Ask HN: Python web programming without a framework? - dynamic99

I have some experience with Python scripting, but have only created web apps with PHP. I do NOT want to use a framework due to a few problems it may cause. So can I use Python to create web apps without a framework? Is it worth it?
======
venomsnake
Okay - as a person that recently made the transition:

Flask,Jinja2 + bootstrap + learn python functools.wraps

Flask just makes the dispatch and routing. Jinja templates are very close to
smarty. You can make a site runing in a second. Also a benefit of using flask
is that you have ready WSGI app that you can put on gevent or tornado.

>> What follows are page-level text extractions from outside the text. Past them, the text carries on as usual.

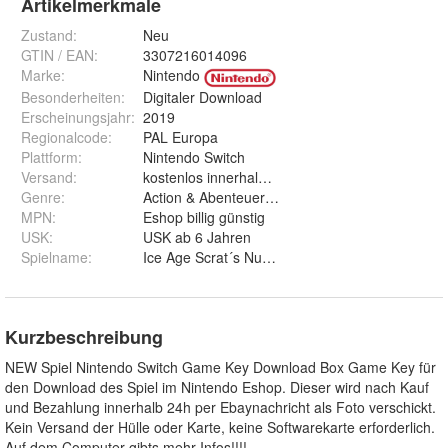
Artikelmerkmale
Zustand:
Neu
GTIN / EAN:
3307216014096
Marke:
Nintendo
Besonderheiten
:
Digitaler Download
Erscheinungsjahr
:
2019
Regionalcode
:
PAL Europa
Plattform
:
Nintendo Switch
Versand
:
kostenlos innerhalb 24 Std. per Ebaynachricht
Genre
:
Action & Abenteuer, Familie/Kinder, Fantasie,
MPN
:
Eshop billig günstig
USK
:
USK ab 6 Jahren
Spielname
:
Ice Age Scrat´s Nutty Adventure
Kurzbeschreibung
NEW Spiel Nintendo Switch Game Key Download Box Game Key für
den Download des Spiel im Nintendo Eshop. Dieser wird nach Kauf
und Bezahlung innerhalb 24h per Ebaynachricht als Foto verschickt.
Kein Versand der Hülle oder Karte, keine Softwarekarte erforderlich.
Auf dem Computer gibts mehr Infos!!!!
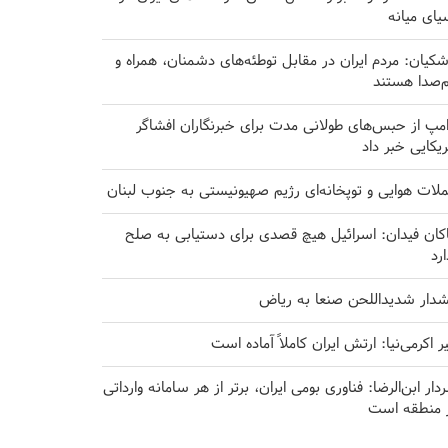
یای میانه
شکیان: مردم ایران در مقابل توطئه‌های دشمنان، همراه و
‌صدا هستند
امپ از حبس‌های طولانی مدت برای خبرنگاران افشاگر
ریکایی خبر داد
لات هوایی و توپخانه‌ای رژیم صهیونیستی به جنوب لبنان
کان فیدان: اسرائیل هیچ قصدی برای دستیابی به صلح
ارد
دار شدیداللحن صنعا به ریاض
یر اکرمی‌نیا: ارتش ایران کاملاً آماده است
دار ابن‌الرضا: فناوری بومی ایران، برتر از هر سامانه وارداتی
 منطقه است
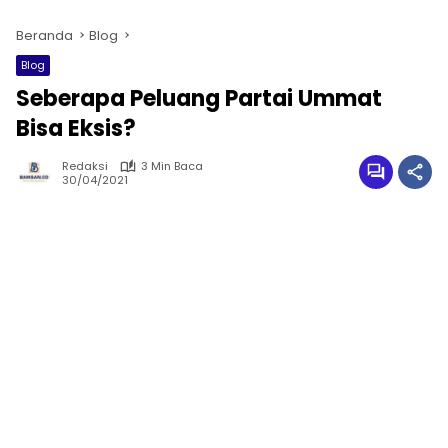
Beranda
Blog
Blog
Seberapa Peluang Partai Ummat
Bisa Eksis?
Redaksi
3 Min Baca
30/04/2021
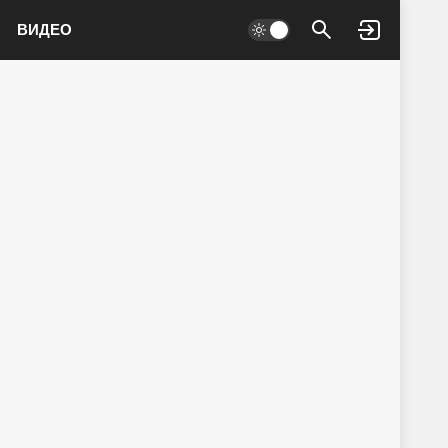
ВИДЕО
Войти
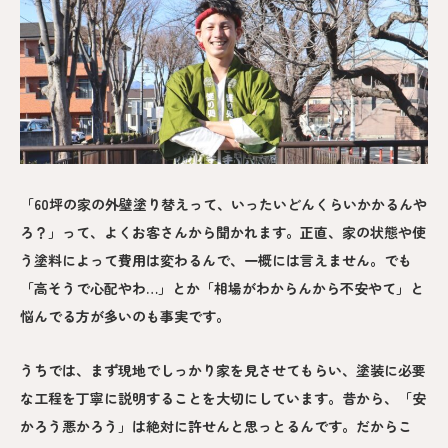
「60坪の家の外壁塗り替えって、いったいどんくらいかかるんや
ろ？」って、よくお客さんから聞かれます。正直、家の状態や使
う塗料によって費用は変わるんで、一概には言えません。でも
「高そうで心配やわ…」とか「相場がわからんから不安やて」と
悩んでる方が多いのも事実です。
うちでは、まず現地でしっかり家を見させてもらい、塗装に必要
な工程を丁寧に説明することを大切にしています。昔から、「安
かろう悪かろう」は絶対に許せんと思っとるんです。だからこ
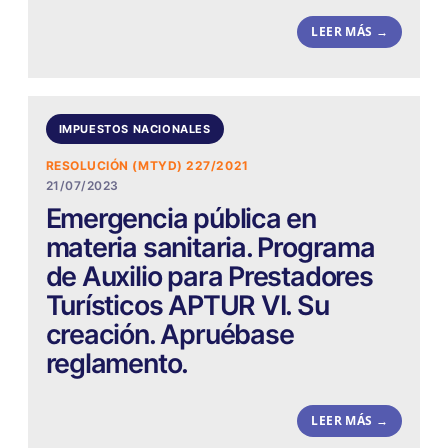
LEER MÁS →
IMPUESTOS NACIONALES
RESOLUCIÓN (MTYD) 227/2021
21/07/2023
Emergencia pública en
materia sanitaria. Programa
de Auxilio para Prestadores
Turísticos APTUR VI. Su
creación. Apruébase
reglamento.
LEER MÁS →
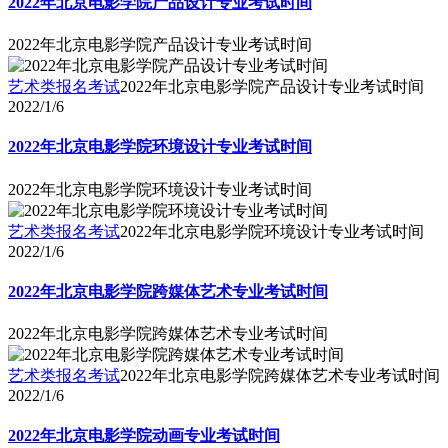
2022年北京电影学院产品设计专业考试时间
2022年北京电影学院产品设计专业考试时间
艺术类报名考试
2022年北京电影学院产品设计专业考试时间
2022/1/6
2022年北京电影学院环境设计专业考试时间
2022年北京电影学院环境设计专业考试时间
艺术类报名考试
2022年北京电影学院环境设计专业考试时间
2022/1/6
2022年北京电影学院跨媒体艺术专业考试时间
2022年北京电影学院跨媒体艺术专业考试时间
艺术类报名考试
2022年北京电影学院跨媒体艺术专业考试时间
2022/1/6
2022年北京电影学院动画专业考试时间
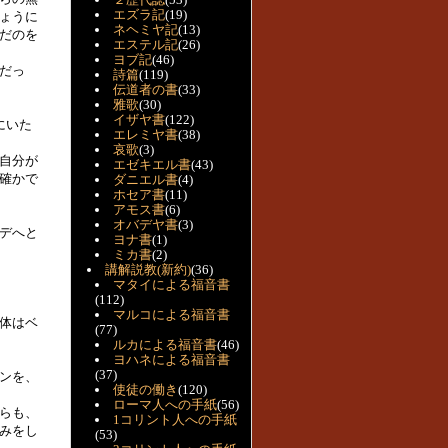
エズラ記
(19)
ょうに
ネヘミヤ記
(13)
だのを
エステル記
(26)
ヨブ記
(46)
だっ
詩篇
(119)
伝道者の書
(33)
雅歌
(30)
イザヤ書
(122)
にいた
エレミヤ書
(38)
哀歌
(3)
自分が
エゼキエル書
(43)
確かで
ダニエル書
(4)
ホセア書
(11)
アモス書
(6)
オバデヤ書
(3)
デへと
ヨナ書
(1)
ミカ書
(2)
講解説教(新約)
(36)
マタイによる福音書
(112)
マルコによる福音書
体はベ
(77)
ルカによる福音書
(46)
ヨハネによる福音書
(37)
ンを、
使徒の働き
(120)
ローマ人への手紙
(56)
らも、
1コリント人への手紙
みをし
(53)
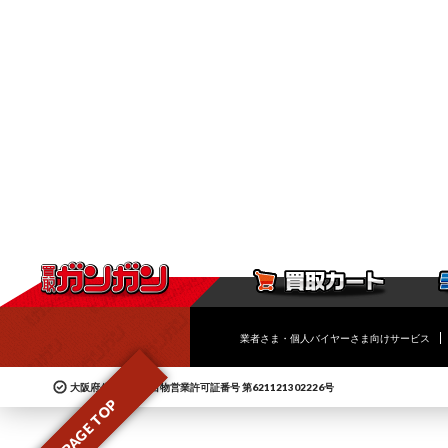
業者さま・個人バイヤーさま向けサービス
大阪府公安委員会古物営業許可証番号 第621121302226号
PAGE TOP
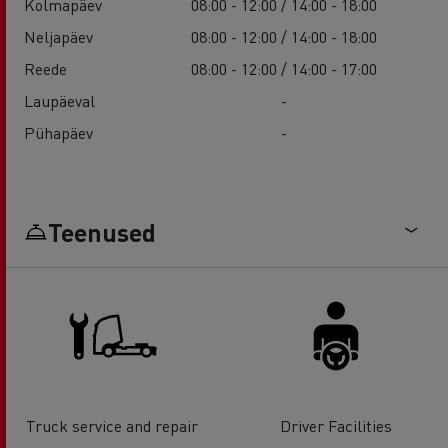
Kolmapäev
08:00 - 12:00 / 14:00 - 18:00
Neljapäev
08:00 - 12:00 / 14:00 - 18:00
Reede
08:00 - 12:00 / 14:00 - 17:00
Laupäeval
-
Pühapäev
-
Teenused
Truck service and repair
Driver Facilities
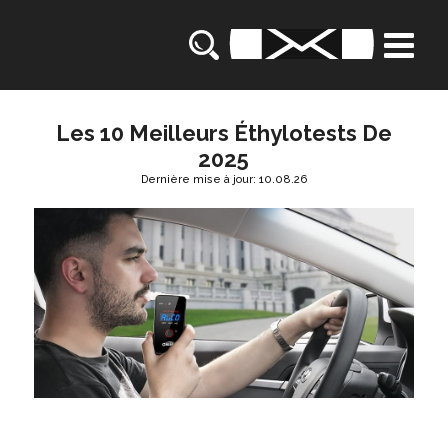
Les 10 Meilleurs Éthylotests De
2025
Dernière mise à jour: 10.08.26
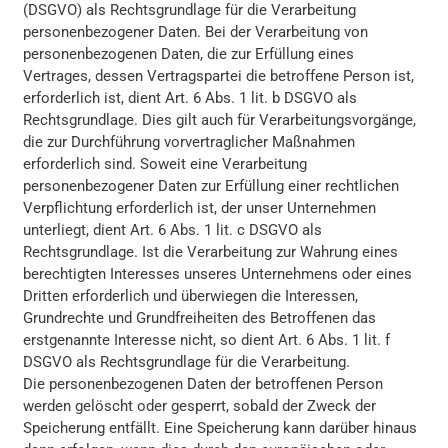
(DSGVO) als Rechtsgrundlage für die Verarbeitung
personenbezogener Daten. Bei der Verarbeitung von
personenbezogenen Daten, die zur Erfüllung eines
Vertrages, dessen Vertragspartei die betroffene Person ist,
erforderlich ist, dient Art. 6 Abs. 1 lit. b DSGVO als
Rechtsgrundlage. Dies gilt auch für Verarbeitungsvorgänge,
die zur Durchführung vorvertraglicher Maßnahmen
erforderlich sind. Soweit eine Verarbeitung
personenbezogener Daten zur Erfüllung einer rechtlichen
Verpflichtung erforderlich ist, der unser Unternehmen
unterliegt, dient Art. 6 Abs. 1 lit. c DSGVO als
Rechtsgrundlage. Ist die Verarbeitung zur Wahrung eines
berechtigten Interesses unseres Unternehmens oder eines
Dritten erforderlich und überwiegen die Interessen,
Grundrechte und Grundfreiheiten des Betroffenen das
erstgenannte Interesse nicht, so dient Art. 6 Abs. 1 lit. f
DSGVO als Rechtsgrundlage für die Verarbeitung.
Die personenbezogenen Daten der betroffenen Person
werden gelöscht oder gesperrt, sobald der Zweck der
Speicherung entfällt. Eine Speicherung kann darüber hinaus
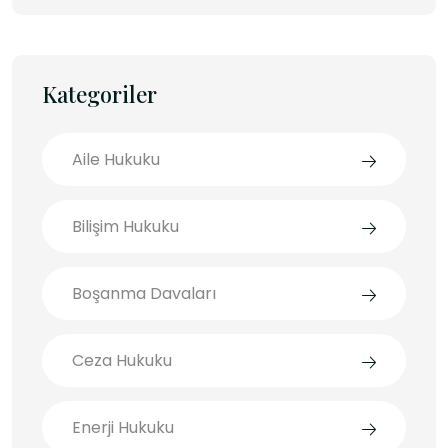
Kategoriler
Aile Hukuku
Bilişim Hukuku
Boşanma Davaları
Ceza Hukuku
Enerji Hukuku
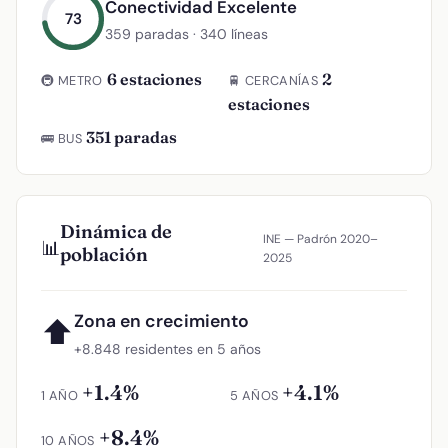
Conectividad Excelente
73
359 paradas · 340 líneas
6 estaciones
2
🚇 METRO
🚆 CERCANÍAS
estaciones
351 paradas
🚌 BUS
Dinámica de
INE — Padrón 2020–
📊
población
2025
Zona en crecimiento
⬆
+8.848 residentes en 5 años
+1.4%
+4.1%
1 AÑO
5 AÑOS
+8.4%
10 AÑOS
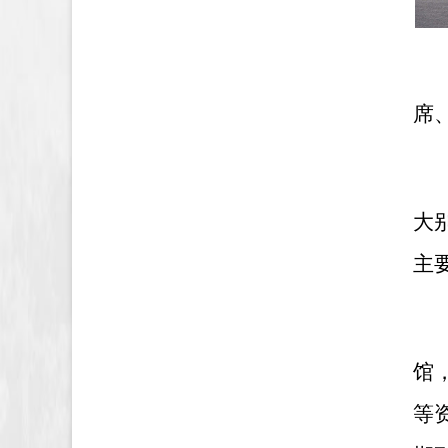
席
大
主
馆
等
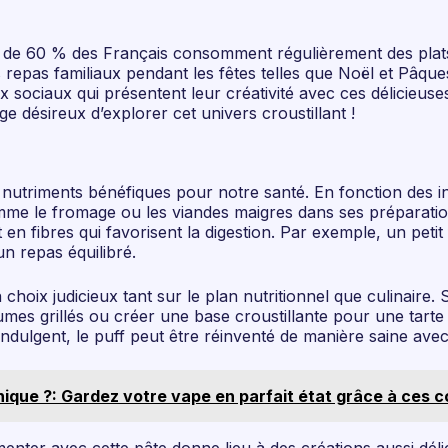
ès de 60 % des Français consomment régulièrement des plats
des repas familiaux pendant les fêtes telles que Noël et Pâq
x sociaux qui présentent leur créativité avec ces délicieuse
ge désireux d’explorer cet univers croustillant !
 nutriments bénéfiques pour notre santé. En fonction des ing
mme le fromage ou les viandes maigres dans ses préparatio
en fibres qui favorisent la digestion. Par exemple, un peti
n repas équilibré.
 choix judicieux tant sur le plan nutritionnel que culinaire.
mes grillés ou créer une base croustillante pour une tarte a
 indulgent, le puff peut être réinventé de manière saine ave
ique ?: Gardez votre vape en parfait état grâce à ces c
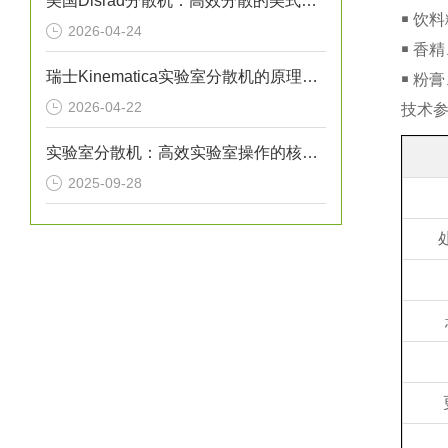
美国Disrad分散机：高效分散的美式创新力量
￭ 饮
2026-04-24
￭ 香
瑞士Kinematica实验室分散机的原理介绍
￭ 粉
2026-04-22
技术
实验室分散机：高效实验室操作的核心设备
2025-09-28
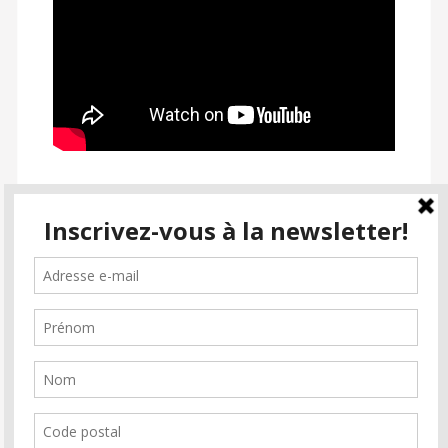
SUIVEZ PASSION CINÉMA
facebook
instagram
email-
alt2
Inscrivez-vous à la newsletter
Soutenez Passion Cinéma
Faire un don
Association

If some of your output is prematurely truncated if you are behind HAProxy -
check tornado keep alive settings. (not relevant but took me 2 days to figure
it out)

------
cyberpanther
If you don't want to use a framework then you should use a micro framework
like Flask: <http://flask.pocoo.org/>

This is essentially gives you the tools to get started and not much else. You
don't want to have to reinvent protocols like Wsgi in order to run fast python
code.

------
taddeimania
No its not worth it. The frameworks exist because many smart people agree that
it isnt smart. Also what problems do you think a framework would cause?

------
digitalWestie
Interesting, what problems are you trying to avoid?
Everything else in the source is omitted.